Changing Perspectives from Oxidative Stress to Redox Signaling-Extracellular Redox Control in Translational Medicine

Abstract

Extensive research has changed the understanding of oxidative stress that has been linked to every major disease. Today we distinguish oxidative eu- and distress, acknowledging that redox modifications are crucial for signal transduction in the form of specific thiol switches. Long underestimated, reactive species and redox proteins of the Thioredoxin (Trx) family are indeed essential for physiological processes. Moreover, extracellular redox proteins, low molecular weight thiols and thiol switches affect signal transduction and cell-cell communication. Here, we highlight the impact of extracellular redox regulation for health, intermediate pathophenotypes and disease. Of note, recent advances allow the analysis of redox changes in body fluids without using invasive and expensive techniques. With this new knowledge in redox biochemistry, translational strategies can lead to innovative new preventive and diagnostic tools and treatments in life sciences and medicine.
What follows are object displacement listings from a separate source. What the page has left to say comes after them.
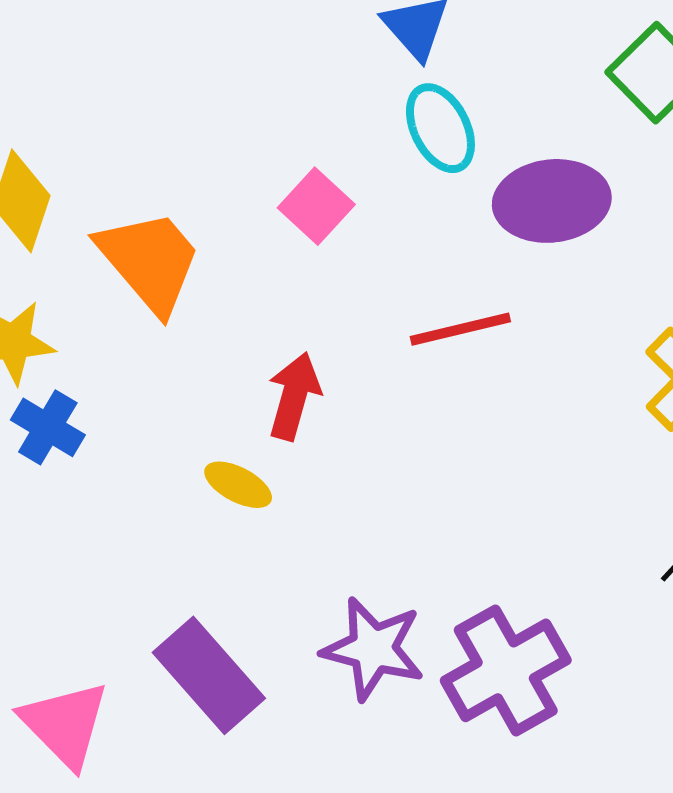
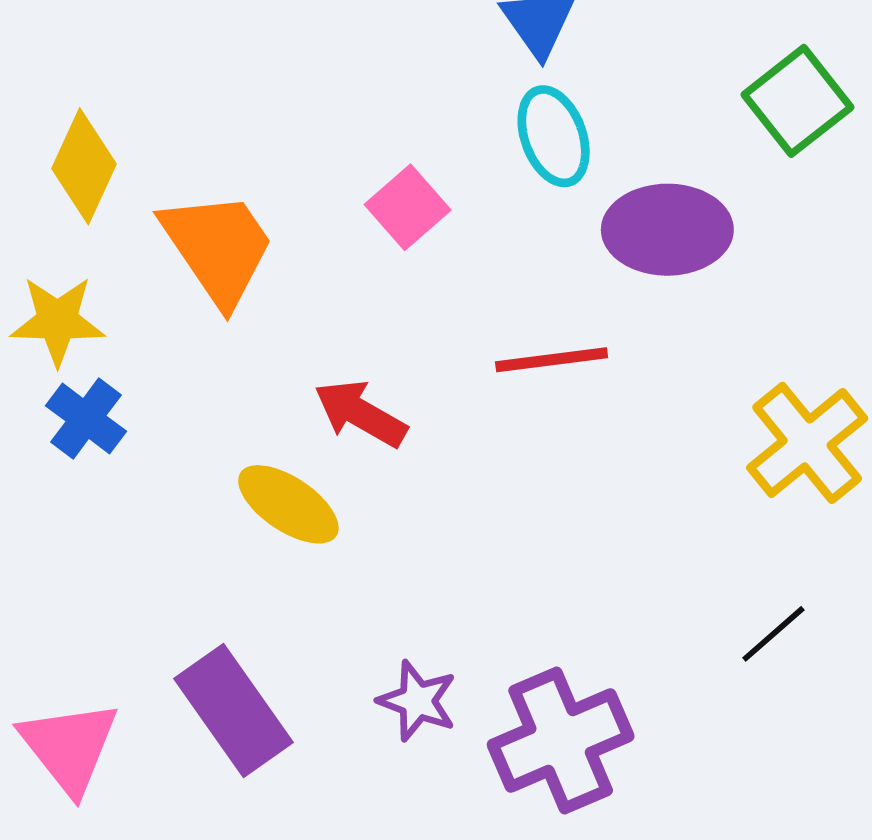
red arrow: (294, 396) -> (360, 413), turned -82
yellow ellipse: (238, 485) -> (288, 504), size x1.4
purple star: (373, 649) -> (417, 701), size x0.7

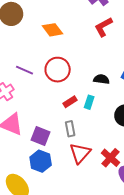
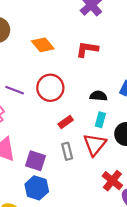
red L-shape: (103, 27) -> (87, 49), moved, turned 40
cyan rectangle: (89, 102) -> (100, 120), moved
red triangle: (80, 153) -> (95, 145), moved

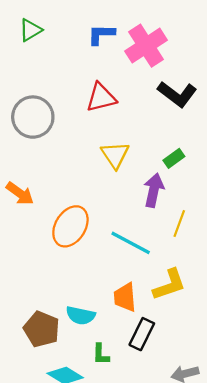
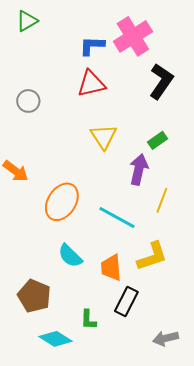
blue L-shape: (101, 34) -> (92, 46), moved
black L-shape: (177, 94) -> (161, 81), turned -93
gray circle: (33, 117) -> (28, 101), size x0.6
cyan semicircle: (81, 315) -> (70, 256), moved, turned 32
Keywords: biomarkers; extracellular redox regulation; glutathione; oxidative stress; reactive oxygen species; thioredoxin proteins; translational medicine.

Figure 1

Redox signaling states in physiology and pathology. Under physiological conditions (redox eustress), redox-active second messengers such as O2, NO act on thiol switches of target proteins inducing reversible cysteine modifications and activation of redox signaling. Dysregulated redox signaling caused, either by ROS increase or depletion, leads to oxidative or reductive stress, respectively. The transition from physiological to a pathological state represents a diagnostically relevant, but hitherto not well characterized “intermediate state” (yellow areas).

Figure 2

Intracellular and extracellular distribution of redoxins. Subcellular localization, presence of the redoxins in the extracellular and intravascular space, as well as in extracellular vesicles. Unconventional secretion pathways of protein: the majority of the redoxins are secreted via these pathways; some of them are Trx, TrxR, Prx1, Prx2. Conventional secretion pathway: from the thioredoxin family protein, PDIs and Prx4 are known to be secreted via the conventional pathway, possessing a leader peptide that enables their secretion. Representation of ROS generation as part of the redox signaling. TLR4: Toll-like receptor 4. GSH: Glutathione. NOX: NADPH oxidase. AQP: Aquaporin. SOD: Superoxide dismutase. Prx: Peroxiredoxin. Trx: Thioredoxin. TrxR: Thioredoxin reductase. EV: Extracellular vesicle.

Figure 3

Redox regulation in translational medicine: Redox regulation is essential for the normal function of organs such as the brain, the heart, the lungs, and the kidneys. Alterations can lead to oxidative distress and the onset and progression of diseases. Extracellular changes can be analyzed in body fluids, these changes can be assessed as risk factors and have the potential to be utilized as prognostic and diagnostic biomarkers. New therapeutic strategies for different disorders include the induction or inhibition of specific reactive species, for instance, via Nrf-2 modulation, or the inhibition of specific enzymes such as TrxR and PDIs.